(Data entries)
==========

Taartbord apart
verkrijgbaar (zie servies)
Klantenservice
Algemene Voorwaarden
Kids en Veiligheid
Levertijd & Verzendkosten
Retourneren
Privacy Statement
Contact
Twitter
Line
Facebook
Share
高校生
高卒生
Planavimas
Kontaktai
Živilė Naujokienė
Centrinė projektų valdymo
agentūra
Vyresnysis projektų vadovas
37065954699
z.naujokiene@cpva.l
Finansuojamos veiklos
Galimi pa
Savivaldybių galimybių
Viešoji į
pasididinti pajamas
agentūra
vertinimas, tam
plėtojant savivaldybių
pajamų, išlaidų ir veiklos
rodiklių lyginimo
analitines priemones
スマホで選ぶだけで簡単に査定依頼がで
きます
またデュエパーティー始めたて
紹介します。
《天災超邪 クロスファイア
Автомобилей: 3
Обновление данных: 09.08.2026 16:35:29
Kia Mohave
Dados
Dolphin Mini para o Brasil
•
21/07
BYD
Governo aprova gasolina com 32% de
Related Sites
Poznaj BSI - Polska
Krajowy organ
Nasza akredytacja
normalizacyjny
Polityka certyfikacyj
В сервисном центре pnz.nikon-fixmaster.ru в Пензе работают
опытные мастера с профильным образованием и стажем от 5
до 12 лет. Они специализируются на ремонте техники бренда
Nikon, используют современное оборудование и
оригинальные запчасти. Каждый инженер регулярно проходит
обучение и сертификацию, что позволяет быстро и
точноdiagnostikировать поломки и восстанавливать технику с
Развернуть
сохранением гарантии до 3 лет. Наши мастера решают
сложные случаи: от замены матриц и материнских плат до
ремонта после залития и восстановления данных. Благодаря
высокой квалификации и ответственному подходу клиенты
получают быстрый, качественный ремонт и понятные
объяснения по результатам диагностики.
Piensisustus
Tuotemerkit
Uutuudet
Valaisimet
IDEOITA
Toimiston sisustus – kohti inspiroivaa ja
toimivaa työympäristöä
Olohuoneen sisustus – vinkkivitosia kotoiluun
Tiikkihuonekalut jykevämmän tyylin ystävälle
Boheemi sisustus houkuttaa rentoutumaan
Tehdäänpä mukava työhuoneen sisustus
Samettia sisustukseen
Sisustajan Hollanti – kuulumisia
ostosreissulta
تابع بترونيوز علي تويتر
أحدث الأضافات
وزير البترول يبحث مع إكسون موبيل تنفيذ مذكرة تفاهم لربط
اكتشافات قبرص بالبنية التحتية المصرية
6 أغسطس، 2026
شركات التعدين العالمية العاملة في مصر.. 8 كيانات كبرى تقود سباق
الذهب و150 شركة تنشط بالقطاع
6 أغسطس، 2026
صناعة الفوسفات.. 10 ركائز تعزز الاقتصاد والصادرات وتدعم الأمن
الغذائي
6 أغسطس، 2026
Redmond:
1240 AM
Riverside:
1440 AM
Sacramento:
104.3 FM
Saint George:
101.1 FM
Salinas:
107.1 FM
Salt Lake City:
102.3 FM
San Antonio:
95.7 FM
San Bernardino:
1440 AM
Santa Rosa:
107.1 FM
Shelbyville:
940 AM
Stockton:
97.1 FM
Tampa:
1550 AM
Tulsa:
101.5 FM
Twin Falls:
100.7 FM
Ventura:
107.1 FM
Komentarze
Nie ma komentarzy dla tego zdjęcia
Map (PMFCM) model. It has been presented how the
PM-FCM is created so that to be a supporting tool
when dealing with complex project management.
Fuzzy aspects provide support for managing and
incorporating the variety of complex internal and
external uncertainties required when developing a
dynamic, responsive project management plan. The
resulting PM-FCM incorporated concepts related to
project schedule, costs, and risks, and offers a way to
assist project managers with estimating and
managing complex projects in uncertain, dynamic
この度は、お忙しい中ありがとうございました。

==========

REQUIRED WORK:
Give the lines again, exactly as they stand, from the beginning of the data through the line with "plėtojant savivaldybių".

RESPONSE TO THE EXERCISE:
Taartbord apart
verkrijgbaar (zie servies)
Klantenservice
Algemene Voorwaarden
Kids en Veiligheid
Levertijd & Verzendkosten
Retourneren
Privacy Statement
Contact
Twitter
Line
Facebook
Share
高校生
高卒生
Planavimas
Kontaktai
Živilė Naujokienė
Centrinė projektų valdymo
agentūra
Vyresnysis projektų vadovas
37065954699
z.naujokiene@cpva.l
Finansuojamos veiklos
Galimi pa
Savivaldybių galimybių
Viešoji į
pasididinti pajamas
agentūra
vertinimas, tam
plėtojant savivaldybių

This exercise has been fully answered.